AP Photo/Andrew Harnik
- The DOJ told Jim Jordan it wouldn’t be able to share all information about ongoing criminal probes.
- In a letter to Republicans, the DOJ said it needed to preserve the “integrity” of its investigations.
- “We are committed to cooperating with the Committee’s legitimate efforts to seek information,” the DOJ said.
The Justice Department informed House Republicans that it’s unlikely the agency would share information about its ongoing criminal probes — a move likely to frustrate GOP leaders as they seek to scrutinize President Joe Biden.
The Department of Justice said in the letter — obtained by Politico on Friday — that it “stands ready” to work with congressional leaders, but told Republican House Judiciary Committee Chairman Jim Jordan of Ohio that “any oversight requests must be weighed against the department’s interests in protecting the integrity of its work.”

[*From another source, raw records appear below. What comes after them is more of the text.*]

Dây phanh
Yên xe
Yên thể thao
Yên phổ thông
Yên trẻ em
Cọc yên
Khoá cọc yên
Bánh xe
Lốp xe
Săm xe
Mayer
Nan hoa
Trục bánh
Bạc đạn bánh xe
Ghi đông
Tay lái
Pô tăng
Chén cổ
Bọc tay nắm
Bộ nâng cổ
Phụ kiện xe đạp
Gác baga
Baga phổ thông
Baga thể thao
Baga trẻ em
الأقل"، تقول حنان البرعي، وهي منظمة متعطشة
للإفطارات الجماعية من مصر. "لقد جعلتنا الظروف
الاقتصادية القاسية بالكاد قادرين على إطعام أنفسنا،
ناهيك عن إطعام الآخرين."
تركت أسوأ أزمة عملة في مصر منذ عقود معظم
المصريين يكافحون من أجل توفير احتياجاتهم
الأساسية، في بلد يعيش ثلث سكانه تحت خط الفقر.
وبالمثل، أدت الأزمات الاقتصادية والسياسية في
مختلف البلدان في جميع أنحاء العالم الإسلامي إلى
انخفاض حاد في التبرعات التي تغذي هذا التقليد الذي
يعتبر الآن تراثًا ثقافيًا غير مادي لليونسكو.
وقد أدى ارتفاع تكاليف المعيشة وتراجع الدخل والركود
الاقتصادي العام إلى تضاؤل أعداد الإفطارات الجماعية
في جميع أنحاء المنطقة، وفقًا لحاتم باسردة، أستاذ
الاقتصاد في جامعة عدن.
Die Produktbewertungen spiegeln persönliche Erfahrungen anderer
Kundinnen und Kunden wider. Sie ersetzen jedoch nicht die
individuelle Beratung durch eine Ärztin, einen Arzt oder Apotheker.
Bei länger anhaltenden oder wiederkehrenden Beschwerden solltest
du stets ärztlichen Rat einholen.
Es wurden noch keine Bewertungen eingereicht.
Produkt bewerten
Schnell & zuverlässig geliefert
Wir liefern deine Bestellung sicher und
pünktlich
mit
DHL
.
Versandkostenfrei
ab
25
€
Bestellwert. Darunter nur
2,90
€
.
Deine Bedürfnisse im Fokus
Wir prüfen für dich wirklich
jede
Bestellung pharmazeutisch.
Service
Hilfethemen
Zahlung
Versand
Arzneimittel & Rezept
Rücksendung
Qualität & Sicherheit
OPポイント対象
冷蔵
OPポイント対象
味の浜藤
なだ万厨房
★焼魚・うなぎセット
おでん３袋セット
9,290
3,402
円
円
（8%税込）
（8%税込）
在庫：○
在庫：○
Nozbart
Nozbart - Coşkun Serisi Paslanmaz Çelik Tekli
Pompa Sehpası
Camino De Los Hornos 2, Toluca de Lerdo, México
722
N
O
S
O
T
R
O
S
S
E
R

“The Department’s mission to independently and impartially uphold the rule of law requires us to maintain the integrity of our investigations, prosecutions, and civil actions, and to avoid even a perception that our efforts are influenced by anything but the law and the facts,” the letter read.
“With respect to oversight requests for information and documents, we share your belief that congressional oversight is vital to our functioning democracy and we are committed to cooperating with the Committee’s legitimate efforts to seek information, consistent with our obligation to protect Executive Branch confidentiality interests,” the letter added.”
The Department of Justice then noted that it would need more specifics from Republicans about what they’d like to have access to, while also affirming that all relevant information about ongoing probes may not be able to be shared in a public setting.
“The Department will be better able to meet your needs at hearings if your request is specific concerning the information the Committee seeks,” the letter read. “While we will work diligently to accommodate requests for public testimony, it may not always be possible to participate or to address all the topics the Committee wishes to raise.”
It continued, “When information is not appropriate for a public hearing, we will make appropriate efforts to determine if such information can be shared in a different setting, such as a briefing, a closed hearing, or through the provision of other information.”
House Republicans earlier this month reaffirmed that they would seek to probe the Department of Justice’s handling of several high-profile investigations, including the separate special counsel probes into classified documents found in possession of Biden and former President Donald Trump.
On Friday, House Judiciary Republicans expressed their disapproval at the response from the Department of Justice.
“Why’s DOJ scared to cooperate with our investigations?” the GOP panel tweeted.
The letter from the department signifies the obstacles that Jordan will run into as he seeks to turn up the heat on the Biden administration, even as House Republicans have already formed a subcommittee that will probe the alleged “weaponization” of the federal government.
Jordan recently sent letters to several top government officials — including Attorney General Merrick Garland and FBI Director Christopher Wray — as he seeks documents desired by GOP lawmakers.
“House Judiciary Republicans are committed to holding each agency accountable under the new majority and will use compulsory processes, if necessary, to get answers for the American people,” he said.